The head of the American Transportation Safety Agency (NTSB) said Wednesday that Boeing was not cooperative enough in the investigation into the incident that occurred on January 5 on an Alaska Airlines flight, but the manufacturer denies it .

“Some parties have been very cooperative, like the United States Aviation Agency” (FAA), said Jennifer Homendy, during a hearing before a committee of the United States Senate in Washington.

But “Boeing has not provided the documents and information that we have requested repeatedly over the past two months,” she said. After these criticisms, the manufacturer assured that it had “worked proactively and transparently to fully support the NTSB investigation”, specifying that its teams worked “tirelessly to provide a complete response to the requests” of the investigators.

Ms. Homendy specifically cited the requests, which remained in vain according to her, concerning the manipulations of the cork door which detached from the cabin a few minutes after takeoff as well as the identity of the 25 people of the team working in this position at the Boeing assembly plant in Renton (Northwest Washington State). “We have repeatedly asked” for this information, said Ms. Homendy, stressing that the head of the team working on these cork doors was on sick leave.
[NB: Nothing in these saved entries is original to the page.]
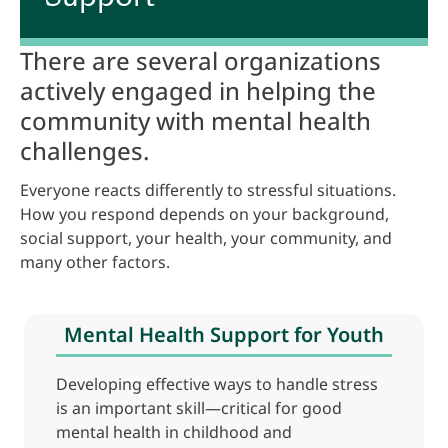
There are several organizations
actively engaged in helping the
community with mental health
challenges.
Everyone reacts differently to stressful situations.
How you respond depends on your background,
social support, your health, your community, and
many other factors.
Mental Health Support for Youth
Developing effective ways to handle stress
is an important skill—critical for good
mental health in childhood and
“Either they exist and we don’t have them, or they don’t exist, which raises (…) different questions depending on what the right answer is,” she noted. Boeing said it provided “very early on” the names of Boeing employees that might be of interest to investigators and, more recently, “the complete list of people on the 737 door team.” Ms. Homendy told senators that investigators had been informed by Boeing of the procedure for tracing any intervention on these stopper doors. “But we have not been able to verify it,” she added.

“Without that information, it raises concerns about quality assurance, quality management, the safety management system at Boeing,” she said. For its part, Boeing pointed out that “if the removal of the door cap has not been listed, there is no documentation to share” on this subject. By deductions, in particular from emails, photos and SMS, the Agency is starting to “have an idea” of the date of intervention on the incriminated document, around “mid-September”, said Ms. Homendy. .

According to the NTSB preliminary report released Feb. 6, four bolts that were supposed to secure the door were missing. They had been removed to carry out repairs to the cabin of the plane which entered service in November.